As of April 7, no definitive plan has been set in place as a housing space to treat and triage the homeless population for COVID-19 in San Bernardino.

Valdivia shared that Gonzales was understanding of his concerns and he suggested the county include more of a representative outreach to all nearby cities, to have an opportunity to provide at least one space to provide their own homeless.

“Supervisor Gonzales said the plan is to bring forth a contract to bring 20 trailers to Glen Helen Regional Park. At the park there are 20 utility hookups and the intention is to triage the county’s homeless for COVID-19 to stem off any growing concerns within the homeless population,” continued Valdivia.

Currently, there are only two cities projected to serve as housing spaces during the COVID-19 public health crisis – San Bernardino and Victorville.

“I do not support the County of San Bernardino’s proposed plan. We have been treated very badly enough for so many years. We need to stand up and say absolutely ‘no.’ We will work with them and assist them in building something out in the desert. We are not having it come into our city, we have enough of it here,” expressed Councilmember Fred Shorett.

All San Bernardino councilmembers supported one another in refuting the county’s proposed plan to house all of the homeless during the global pandemic.

“I agree with everyone. We are not the dumping-ground, we are not the Homeless City of San Bernardino…that has nothing to do with the economic future of San Bernardino. There are a lot of conversations that need to take place regarding what we are going to do about OUR homeless population,” said Councilmember Bessine Richard.
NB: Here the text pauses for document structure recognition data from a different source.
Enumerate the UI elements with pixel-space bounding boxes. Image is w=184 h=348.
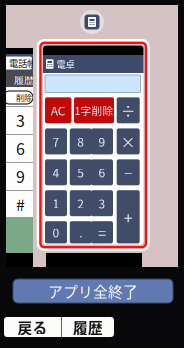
staticText: = xyxy=(98,222,106,243)
staticText: . xyxy=(79,224,82,241)
staticText: 9 xyxy=(16,164,25,188)
button[interactable]: 履歴 xyxy=(62,317,114,337)
staticText: 9 xyxy=(98,133,106,150)
staticText: 電話帳 xyxy=(9,56,36,70)
button[interactable]: 3 xyxy=(91,190,113,216)
staticText: 3 xyxy=(16,108,25,132)
staticText: 3 xyxy=(98,194,106,212)
staticText: アプリ全終了 xyxy=(48,280,138,302)
staticText: 戻る xyxy=(18,316,48,338)
staticText: 7 xyxy=(52,133,60,150)
staticText: + xyxy=(124,205,133,228)
button[interactable]: 0 xyxy=(45,221,67,243)
staticText: 5 xyxy=(77,164,84,181)
button[interactable]: 1字削除 xyxy=(74,97,114,123)
staticText: 1 xyxy=(52,194,60,212)
button[interactable]: 6 xyxy=(91,159,113,185)
staticText: 8 xyxy=(77,133,84,150)
staticText: 履歴 xyxy=(73,316,103,338)
staticText: AC xyxy=(51,102,66,119)
button[interactable]: 戻る xyxy=(4,317,61,337)
button[interactable]: = xyxy=(91,221,113,243)
staticText: 履歴 xyxy=(14,72,34,87)
button[interactable]: AC xyxy=(45,97,72,123)
staticText: 1字削除 xyxy=(74,103,114,118)
staticText: ÷ xyxy=(121,100,136,121)
staticText: 4 xyxy=(52,164,60,181)
staticText: 6 xyxy=(98,164,106,181)
staticText: 0 xyxy=(52,224,60,241)
button[interactable]: ÷ xyxy=(117,97,140,123)
button[interactable]: 2 xyxy=(70,190,92,216)
staticText: 削除 xyxy=(16,92,32,103)
button[interactable]: 7 xyxy=(45,128,67,154)
button[interactable]: 9 xyxy=(91,128,113,154)
button[interactable]: アプリ全終了 xyxy=(13,279,173,303)
staticText: 電卓 xyxy=(56,57,74,71)
button[interactable]: 1 xyxy=(45,190,67,216)
button[interactable]: + xyxy=(117,190,140,243)
button[interactable]: 8 xyxy=(70,128,92,154)
staticText: 6 xyxy=(16,136,25,160)
button[interactable]: . xyxy=(70,221,92,243)
button[interactable]: − xyxy=(117,159,140,185)
button[interactable]: × xyxy=(117,128,140,154)
staticText: − xyxy=(124,162,132,183)
button[interactable]: 5 xyxy=(70,159,92,185)
staticText: 2 xyxy=(77,194,84,212)
staticText: × xyxy=(121,131,136,152)
button[interactable]: 4 xyxy=(45,159,67,185)
staticText: # xyxy=(16,192,25,216)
Richard shared that members of the Interagency Council on Homelessness have recently secured $2.5 million to assist the homeless; and that more San Bernardino stakeholders need to get involved to discuss the needs of the homeless population in the community and beyond.

“The simple question is…is this relative to COVID-19 or is this a homeless issue? I think the county is using this as an excuse and an opportunity,” concluded Shorett.

City Manager Teri Ledoux was contacted on April 6 for an update on the city’s collaboration with the county regarding this issue, no response was given at the time of print.